Но потом он добавил:
— А с твоей-то семьёй... ты аккуратнее. Мы всё понимаем.
Мы всё понимаем.
Нет, они ничего не понимали.
Они не знали, каково это — ложиться спать в наушниках, потому что слышать мать за стенкой больно.
Они не знали, каково это — бояться выходить на улицу без макияжа, потому что в глазах пусто и все увидят.
Они не знали, каково это — просить брата не приезжать, потому что, если он появится здесь, она просто заплачет.
И уже не сможет остановиться.
Вечером она вернулась домой с репетиторства — подрабатывала, помогая учить английский одной младшекласснице.
Мать спала на диване, телевизор орал о криминальных сводках.
На столе — пустая бутылка.
Дана подошла к зеркалу.
Глаза тёмные, уставшие.
Щёки впали.
Ресницы давно не крашены.
Ногти обгрызены.
— Я тебя вытащу, — прошептала она себе в отражение.
И сама себе не поверила.
⸻
Ночь пахла гарью.
С окна тянуло холодом.
Где-то лаяла собака, вдалеке проехала машина.
Всё как всегда.
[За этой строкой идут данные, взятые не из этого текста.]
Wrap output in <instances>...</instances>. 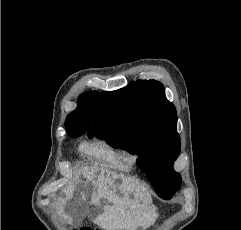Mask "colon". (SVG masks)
<instances>
[{"label": "colon", "instance_id": "5ec220e1", "mask_svg": "<svg viewBox=\"0 0 241 230\" xmlns=\"http://www.w3.org/2000/svg\"><path fill=\"white\" fill-rule=\"evenodd\" d=\"M82 230H93V229H91V228H83Z\"/></svg>", "mask_w": 241, "mask_h": 230}]
</instances>
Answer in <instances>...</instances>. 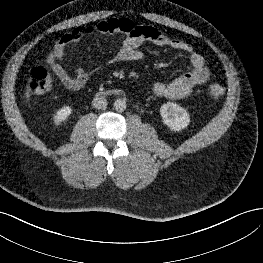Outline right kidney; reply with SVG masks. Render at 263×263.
<instances>
[{
	"label": "right kidney",
	"instance_id": "obj_1",
	"mask_svg": "<svg viewBox=\"0 0 263 263\" xmlns=\"http://www.w3.org/2000/svg\"><path fill=\"white\" fill-rule=\"evenodd\" d=\"M72 111V107L70 106H64L60 108L53 118L55 126H59L62 124V122H65L71 115Z\"/></svg>",
	"mask_w": 263,
	"mask_h": 263
}]
</instances>
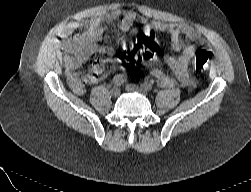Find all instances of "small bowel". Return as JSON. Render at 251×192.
I'll list each match as a JSON object with an SVG mask.
<instances>
[{"label":"small bowel","mask_w":251,"mask_h":192,"mask_svg":"<svg viewBox=\"0 0 251 192\" xmlns=\"http://www.w3.org/2000/svg\"><path fill=\"white\" fill-rule=\"evenodd\" d=\"M141 17L135 12H127L121 20V28L128 30L135 23L140 22ZM76 22L70 23L59 40V47L63 54L65 76L69 87L77 95H83L87 86L99 83L105 79L108 72L101 61L92 63L89 71L80 75L78 69L96 52H112L118 46L113 35L100 21L92 20L87 29L76 35H72L77 28ZM146 32H165L171 36V45L177 54H167L164 61L171 70V75L158 68L150 71V75L157 80L162 88H172L179 84L183 88L192 90L195 82L191 76L190 63L198 47L206 42L204 35L188 24L168 23L153 20L145 25ZM185 38L187 43L184 42Z\"/></svg>","instance_id":"1"}]
</instances>
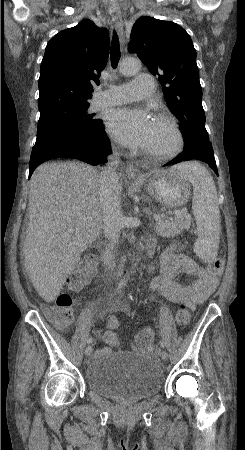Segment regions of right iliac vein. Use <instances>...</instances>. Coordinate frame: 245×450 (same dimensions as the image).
Segmentation results:
<instances>
[{"instance_id":"63e3f726","label":"right iliac vein","mask_w":245,"mask_h":450,"mask_svg":"<svg viewBox=\"0 0 245 450\" xmlns=\"http://www.w3.org/2000/svg\"><path fill=\"white\" fill-rule=\"evenodd\" d=\"M92 350H93L92 346H87V348L85 349V354L87 356L91 355Z\"/></svg>"}]
</instances>
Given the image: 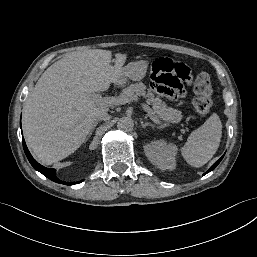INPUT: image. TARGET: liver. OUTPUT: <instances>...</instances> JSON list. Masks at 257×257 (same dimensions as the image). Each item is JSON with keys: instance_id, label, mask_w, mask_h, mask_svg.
I'll use <instances>...</instances> for the list:
<instances>
[{"instance_id": "liver-1", "label": "liver", "mask_w": 257, "mask_h": 257, "mask_svg": "<svg viewBox=\"0 0 257 257\" xmlns=\"http://www.w3.org/2000/svg\"><path fill=\"white\" fill-rule=\"evenodd\" d=\"M90 49L73 52L41 75L24 105L23 131L37 160L53 164L83 144L100 112L108 106L91 95L118 83L127 54Z\"/></svg>"}]
</instances>
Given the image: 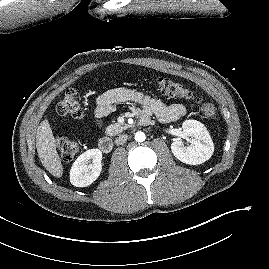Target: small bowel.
<instances>
[{"mask_svg":"<svg viewBox=\"0 0 269 269\" xmlns=\"http://www.w3.org/2000/svg\"><path fill=\"white\" fill-rule=\"evenodd\" d=\"M123 102H135L141 105L140 123L149 124L152 117L160 122L176 121L184 116L186 108L181 103L165 105L161 101L145 95L139 91L118 88L109 90L100 95L96 101L95 119L101 124L103 119L110 114L116 105Z\"/></svg>","mask_w":269,"mask_h":269,"instance_id":"1","label":"small bowel"}]
</instances>
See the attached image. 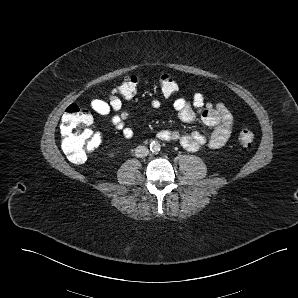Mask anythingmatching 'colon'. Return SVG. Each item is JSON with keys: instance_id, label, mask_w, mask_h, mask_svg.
I'll return each instance as SVG.
<instances>
[{"instance_id": "1", "label": "colon", "mask_w": 298, "mask_h": 298, "mask_svg": "<svg viewBox=\"0 0 298 298\" xmlns=\"http://www.w3.org/2000/svg\"><path fill=\"white\" fill-rule=\"evenodd\" d=\"M140 77L129 75L114 89L113 95L125 99L133 98L138 90ZM160 91L164 96L170 97L178 91L174 78L162 73L158 78ZM90 115L77 103L70 104L61 119V147L68 159L74 164H82L90 153L94 152L101 143V137L91 128ZM254 132L251 128L241 127L237 134L240 146L249 148L254 142Z\"/></svg>"}]
</instances>
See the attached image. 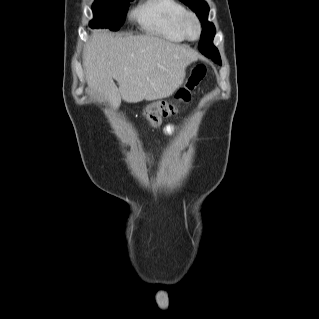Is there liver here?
<instances>
[{
  "mask_svg": "<svg viewBox=\"0 0 319 319\" xmlns=\"http://www.w3.org/2000/svg\"><path fill=\"white\" fill-rule=\"evenodd\" d=\"M197 59L194 50L160 37L96 30L86 44L83 66L91 91L117 109L121 100L137 103L171 96L182 85L186 67Z\"/></svg>",
  "mask_w": 319,
  "mask_h": 319,
  "instance_id": "6515ba94",
  "label": "liver"
}]
</instances>
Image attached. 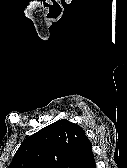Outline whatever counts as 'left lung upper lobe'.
Segmentation results:
<instances>
[{
    "label": "left lung upper lobe",
    "instance_id": "left-lung-upper-lobe-1",
    "mask_svg": "<svg viewBox=\"0 0 127 168\" xmlns=\"http://www.w3.org/2000/svg\"><path fill=\"white\" fill-rule=\"evenodd\" d=\"M88 141L80 126L58 120L26 138L8 168H77Z\"/></svg>",
    "mask_w": 127,
    "mask_h": 168
}]
</instances>
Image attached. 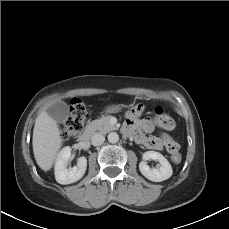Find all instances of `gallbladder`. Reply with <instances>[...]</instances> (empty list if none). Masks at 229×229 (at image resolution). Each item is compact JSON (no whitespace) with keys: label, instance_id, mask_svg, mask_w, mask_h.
Returning <instances> with one entry per match:
<instances>
[{"label":"gallbladder","instance_id":"1","mask_svg":"<svg viewBox=\"0 0 229 229\" xmlns=\"http://www.w3.org/2000/svg\"><path fill=\"white\" fill-rule=\"evenodd\" d=\"M47 113L57 122L63 123L69 117V106L64 101H57L48 107Z\"/></svg>","mask_w":229,"mask_h":229}]
</instances>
Всё, как и вчера.
Дана легла на кровать. Обняла подушку, как будто это был кто-то родной.
Она не знала, что осталось всего пару месяцев до того, как она бросит всё.
Что скоро сядет в поезд до Москвы с одним рюкзаком, пару сотен рублей в кармане и письмом, которое так и не отправила брату.
И не знала, что там, в Москве, она впервые услышит имя, которое перевернёт всё.